Advice For a New MS Student

bkutt · September 9, 2017, 2:57am

Hello HTM community, this is my first ever post!

I’ve spent the past few months learning about HTM and I have a passion for brain-inspired AI computing, like the rest of you. I’ve read Jeff’s book, watched the instructional videos, installed NuPIC, etc. and I’m very humbled and impressed by the great work you guys are doing.

I want to get involved but I’m unsure where to begin. I’m planning on completing a MS thesis in the next academic year and I’d love to work on HTM but what I’m lacking the most is a concrete problem to tackle/path to follow and I’m unsure where to look for inspiration. I have experience, knowledge and interest in deep learning, data science and computer vision with a background in computational mathematics and computer science.

I was working at a computer security company this past summer as a data scientist in silicon valley and I think HTM has great potential in security applications. An initial idea I had was to adapt HTM to build a brain that monitors temporal network traffic data and ultimately works to detect intrusions as a security measure. I imagine this would be something like an anomaly detection use case. Because of the temporal pattern detecting, noise tolerant, online learning properties of HTM I think it might be able to outperform traditional DL methods. I’m unsure if this is even feasible or worth exploring, however.
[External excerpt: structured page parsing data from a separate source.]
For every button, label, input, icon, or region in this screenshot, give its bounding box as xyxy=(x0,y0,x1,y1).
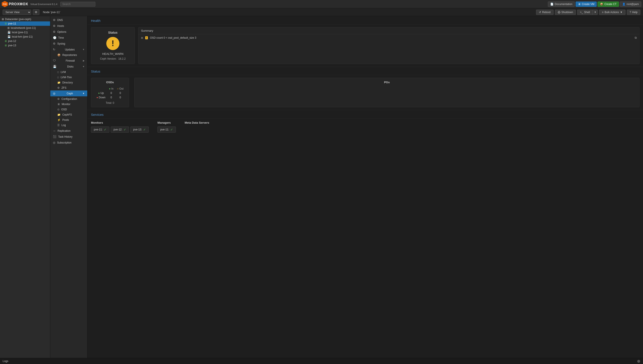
directory-icon: 📁 xyxy=(57,81,61,84)
ct-icon: 📦 xyxy=(600,2,603,6)
pve13-icon: 🖥 xyxy=(4,44,7,47)
disks-label: Disks xyxy=(67,65,74,68)
mid-sub-item-log[interactable]: ☰ Log xyxy=(50,122,87,128)
mid-sub-item-cephfs[interactable]: 📁 CephFS xyxy=(50,112,87,117)
bulk-icon: ≡ xyxy=(602,11,603,14)
search-input[interactable] xyxy=(60,2,95,6)
sidebar-item-pve12[interactable]: 🖥 pve-12 xyxy=(0,39,50,43)
monitors-group: Monitors pve-11: ✓ pve-12: ✓ pve-13: ✓ xyxy=(91,121,149,132)
bottombar-right: ⬤ xyxy=(637,360,640,363)
shell-icon: >_ xyxy=(580,11,583,14)
reboot-button[interactable]: ↺ Reboot xyxy=(536,10,553,15)
mid-sub-item-repositories[interactable]: 📦 Repositories xyxy=(50,52,87,58)
monitor-icon: 🖥 xyxy=(57,103,60,106)
shutdown-button[interactable]: ⏻ Shutdown xyxy=(555,10,576,15)
mid-sub-item-zfs[interactable]: ⚙ ZFS xyxy=(50,85,87,90)
time-label: Time xyxy=(58,36,64,39)
mid-item-updates[interactable]: ↻ Updates ▼ xyxy=(50,46,87,52)
mid-sub-item-pools[interactable]: ⚡ Pools xyxy=(50,117,87,122)
mid-item-subscription[interactable]: ◎ Subscription xyxy=(50,140,87,146)
expand-button[interactable]: ⊞ xyxy=(141,36,143,39)
subscription-icon: ◎ xyxy=(53,141,55,144)
monitor-pve13-check: ✓ xyxy=(143,128,146,131)
mid-item-syslog[interactable]: ⚙ Syslog xyxy=(50,41,87,46)
services-content: Monitors pve-11: ✓ pve-12: ✓ pve-13: ✓ xyxy=(88,118,643,135)
pools-label: Pools xyxy=(62,118,69,122)
shell-label: Shell xyxy=(584,11,590,14)
ceph-label: Ceph xyxy=(67,92,73,95)
mid-sub-item-monitor[interactable]: 🖥 Monitor xyxy=(50,102,87,107)
logo: PVE PROXMOX Virtual Environment 8.1.4 xyxy=(2,1,57,7)
monitor-pve12[interactable]: pve-12: ✓ xyxy=(111,126,129,132)
mid-item-replication[interactable]: ↔ Replication xyxy=(50,128,87,134)
disks-arrow: ▼ xyxy=(83,65,85,68)
sidebar-item-datacenter[interactable]: ⊞ Datacenter (pve-ceph) xyxy=(0,17,50,22)
log-icon: ☰ xyxy=(57,124,60,127)
create-ct-button[interactable]: 📦 Create CT xyxy=(597,2,619,7)
mid-sub-item-lvm[interactable]: □ LVM xyxy=(50,70,87,75)
sidebar-item-pve13[interactable]: 🖥 pve-13 xyxy=(0,43,50,48)
mid-item-time[interactable]: 🕐 Time xyxy=(50,35,87,41)
options-label: Options xyxy=(57,30,66,34)
managers-title: Managers xyxy=(157,121,176,124)
copy-button[interactable]: ⧉ xyxy=(635,36,637,40)
pools-icon: ⚡ xyxy=(57,118,61,122)
out-label: Out xyxy=(119,87,123,90)
mid-item-dns[interactable]: ⚙ DNS xyxy=(50,17,87,23)
mid-item-hosts[interactable]: ⚙ Hosts xyxy=(50,23,87,29)
summary-row: ⊞ ! OSD count 0 < osd_pool_default_size … xyxy=(138,34,639,41)
mid-item-options[interactable]: ⚙ Options xyxy=(50,29,87,35)
mid-item-firewall[interactable]: 🛡 Firewall ▶ xyxy=(50,58,87,64)
logo-text: PROXMOX xyxy=(9,2,28,6)
proxmox-logo-icon: PVE xyxy=(2,1,8,7)
shell-dropdown-button[interactable]: ▼ xyxy=(592,10,598,15)
hosts-icon: ⚙ xyxy=(53,24,56,28)
logs-label[interactable]: Logs xyxy=(3,360,8,363)
mid-item-ceph[interactable]: ◎ Ceph ▼ xyxy=(50,90,87,96)
sidebar-item-local[interactable]: 💾 local (pve-11) xyxy=(0,30,50,34)
user-button[interactable]: 👤 root@pam xyxy=(620,2,641,7)
sidebar-item-locallvm[interactable]: 💾 local-lvm (pve-11) xyxy=(0,34,50,39)
bulk-dropdown-icon: ▼ xyxy=(620,11,623,14)
settings-button[interactable]: ⚙ xyxy=(33,10,39,15)
out-dot: ○ xyxy=(117,87,119,90)
status-section-header: Status xyxy=(88,67,643,75)
options-icon: ⚙ xyxy=(53,30,56,34)
health-status-label: Status xyxy=(108,31,118,34)
up-label: Up xyxy=(100,92,104,94)
health-warn-icon: ! xyxy=(106,37,119,50)
down-dot: ● xyxy=(97,96,98,99)
cephfs-label: CephFS xyxy=(62,113,72,116)
osd-down-label-cell: ● Down xyxy=(95,95,107,100)
monitor-pve11[interactable]: pve-11: ✓ xyxy=(91,126,109,132)
bulk-actions-button[interactable]: ≡ Bulk Actions ▼ xyxy=(599,10,625,15)
lvm-icon: □ xyxy=(57,70,59,74)
shell-button[interactable]: >_ Shell xyxy=(577,10,592,15)
mid-item-taskhistory[interactable]: ⬛ Task History xyxy=(50,134,87,140)
up-dot: ● xyxy=(98,92,100,94)
create-vm-button[interactable]: 🖥 Create VM xyxy=(576,2,597,7)
updates-label: Updates xyxy=(65,48,75,51)
documentation-button[interactable]: 📄 Documentation xyxy=(548,2,575,7)
sidebar-item-localnetwork[interactable]: ⊞ localnetwork (pve-11) xyxy=(0,26,50,30)
locallvm-label: local-lvm (pve-11) xyxy=(12,35,33,38)
mid-sub-item-configuration[interactable]: ⚙ Configuration xyxy=(50,96,87,102)
mid-sub-item-osd[interactable]: ⊙ OSD xyxy=(50,107,87,112)
manager-pve11[interactable]: pve-11: ✓ xyxy=(157,126,176,132)
monitor-pve13[interactable]: pve-13: ✓ xyxy=(130,126,149,132)
help-button[interactable]: ? Help xyxy=(627,10,640,15)
mid-sub-item-directory[interactable]: 📁 Directory xyxy=(50,80,87,85)
sidebar-item-pve11[interactable]: 🖥 pve-11 xyxy=(0,22,50,26)
ceph-version-value: 18.2.2 xyxy=(118,57,126,60)
dns-label: DNS xyxy=(57,18,63,22)
reboot-label: Reboot xyxy=(542,11,551,14)
datacenter-icon: ⊞ xyxy=(2,18,4,21)
mid-item-disks[interactable]: 💾 Disks ▼ xyxy=(50,64,87,70)
server-view-select[interactable]: Server View xyxy=(3,10,31,15)
mid-sub-item-lvm-thin[interactable]: □ LVM-Thin xyxy=(50,75,87,80)
summary-header: Summary xyxy=(138,27,639,34)
configuration-icon: ⚙ xyxy=(57,98,60,100)
in-dot: ● xyxy=(109,87,110,90)
reboot-icon: ↺ xyxy=(539,11,541,14)
configuration-label: Configuration xyxy=(62,98,77,100)
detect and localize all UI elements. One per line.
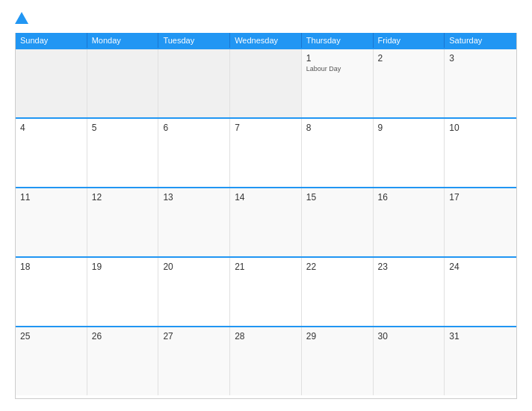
header-monday: Monday (87, 33, 159, 48)
day-number: 15 (306, 192, 368, 203)
day-number: 22 (306, 262, 368, 272)
header-sunday: Sunday (16, 33, 87, 48)
day-cell-0-6: 3 (445, 49, 516, 117)
day-number: 10 (449, 123, 512, 133)
day-cell-4-6: 31 (445, 327, 516, 395)
day-cell-2-5: 16 (374, 188, 445, 256)
day-number: 18 (20, 262, 82, 272)
day-number: 5 (92, 123, 154, 133)
day-cell-0-0 (16, 49, 87, 117)
day-number: 16 (378, 192, 440, 203)
day-headers-row: Sunday Monday Tuesday Wednesday Thursday… (16, 33, 516, 48)
day-number: 28 (235, 331, 297, 342)
header-tuesday: Tuesday (158, 33, 230, 48)
day-number: 4 (20, 123, 82, 133)
day-cell-4-2: 27 (158, 327, 230, 395)
day-number: 29 (306, 331, 368, 342)
day-cell-3-0: 18 (16, 258, 87, 326)
day-cell-2-1: 12 (87, 188, 159, 256)
day-cell-1-1: 5 (87, 119, 159, 187)
day-cell-2-3: 14 (230, 188, 302, 256)
week-row-1: 45678910 (16, 117, 516, 187)
day-cell-4-0: 25 (16, 327, 87, 395)
day-cell-3-6: 24 (445, 258, 516, 326)
day-number: 2 (378, 53, 440, 64)
day-cell-0-2 (158, 49, 230, 117)
day-cell-2-6: 17 (445, 188, 516, 256)
day-cell-3-5: 23 (374, 258, 445, 326)
header-saturday: Saturday (445, 33, 516, 48)
day-cell-1-6: 10 (445, 119, 516, 187)
day-cell-0-5: 2 (374, 49, 445, 117)
day-cell-3-2: 20 (158, 258, 230, 326)
logo (15, 12, 31, 25)
day-number: 9 (378, 123, 440, 133)
day-cell-1-2: 6 (158, 119, 230, 187)
day-cell-4-3: 28 (230, 327, 302, 395)
day-number: 23 (378, 262, 440, 272)
day-cell-3-3: 21 (230, 258, 302, 326)
day-number: 1 (306, 53, 368, 64)
day-number: 17 (449, 192, 512, 203)
header-wednesday: Wednesday (230, 33, 302, 48)
week-row-4: 25262728293031 (16, 326, 516, 395)
day-number: 6 (163, 123, 225, 133)
day-cell-2-2: 13 (158, 188, 230, 256)
day-cell-0-4: 1Labour Day (302, 49, 374, 117)
day-number: 14 (235, 192, 297, 203)
calendar-grid: Sunday Monday Tuesday Wednesday Thursday… (15, 33, 517, 399)
day-cell-4-1: 26 (87, 327, 159, 395)
day-number: 20 (163, 262, 225, 272)
day-cell-1-0: 4 (16, 119, 87, 187)
event-label: Labour Day (306, 65, 368, 72)
day-number: 21 (235, 262, 297, 272)
logo-triangle-icon (15, 12, 28, 24)
week-row-2: 11121314151617 (16, 187, 516, 256)
day-number: 30 (378, 331, 440, 342)
day-number: 12 (92, 192, 154, 203)
day-number: 26 (92, 331, 154, 342)
day-cell-3-1: 19 (87, 258, 159, 326)
day-number: 11 (20, 192, 82, 203)
day-number: 19 (92, 262, 154, 272)
calendar-page: Sunday Monday Tuesday Wednesday Thursday… (0, 0, 532, 411)
day-number: 27 (163, 331, 225, 342)
day-number: 8 (306, 123, 368, 133)
header (15, 12, 517, 25)
day-cell-4-4: 29 (302, 327, 374, 395)
weeks-container: 1Labour Day23456789101112131415161718192… (16, 48, 516, 395)
day-cell-2-0: 11 (16, 188, 87, 256)
day-number: 3 (449, 53, 512, 64)
day-cell-0-3 (230, 49, 302, 117)
week-row-3: 18192021222324 (16, 256, 516, 326)
day-number: 25 (20, 331, 82, 342)
day-number: 31 (449, 331, 512, 342)
day-cell-0-1 (87, 49, 159, 117)
day-cell-2-4: 15 (302, 188, 374, 256)
header-thursday: Thursday (302, 33, 374, 48)
week-row-0: 1Labour Day23 (16, 48, 516, 117)
day-cell-1-5: 9 (374, 119, 445, 187)
day-cell-3-4: 22 (302, 258, 374, 326)
day-number: 13 (163, 192, 225, 203)
day-number: 24 (449, 262, 512, 272)
day-cell-1-4: 8 (302, 119, 374, 187)
day-cell-4-5: 30 (374, 327, 445, 395)
day-cell-1-3: 7 (230, 119, 302, 187)
day-number: 7 (235, 123, 297, 133)
header-friday: Friday (374, 33, 445, 48)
Any advice would be greatly appreciated.

Best,
Brody

sunguralikaan · September 9, 2017, 8:38pm

If you have DL background and if you like a challenge, find a problem that fits good to both HTM and DL (this is already hard). Do a comparative study both functionally and in terms of results. It may sound simple and there were a couple of attempts. However as far as I am aware none is comprehensive or complete enough to satisfy the ML crowd as I’ve read a couple. Even if you weren’t completely successful, we would earn a community member who conducts these experiments so that we are more informed about what exactly we are missing in practice. Or what exactly should we underline to communicate HTM. We all have our own answers here on this matter but very little is backed by actual experiments.

bkutt · September 11, 2017, 3:22am

Thanks for your response!

That sounds like a good idea…strong comparative experimental evidence is always important in any scientific endeavor. I could compare HTM with deep LSTMs and other DL methodology on a variety of time series anomaly detection datasets and problems perhaps.

The other thing that I was thinking was designing a parallelized implementation of the spatial pooler and/or temporal memory algorithm. As far as I’m aware there doesn’t seem to be much support to utilize GPUs or multicore computers. Given the independent nature of each cell’s computation you’d think running times could be extensively reduced with GPUs…

jakebruce · September 11, 2017, 3:28am

I second the idea of solid comparisons.

GPU usage has significantly improved runtime of the spatial pooler in my own implementations (using Tensorflow). The temporal memory is a trickier beast, since a naive approach using dense matrices uses a prohibitively large amount of RAM and can’t fit into system memory, let alone VRAM. A more intelligent approach using sparse matrices is possible, but gets less benefit from the GPU due to the scattered reads and/or writes. But I encourage you to see what you can do, there’s definite potential.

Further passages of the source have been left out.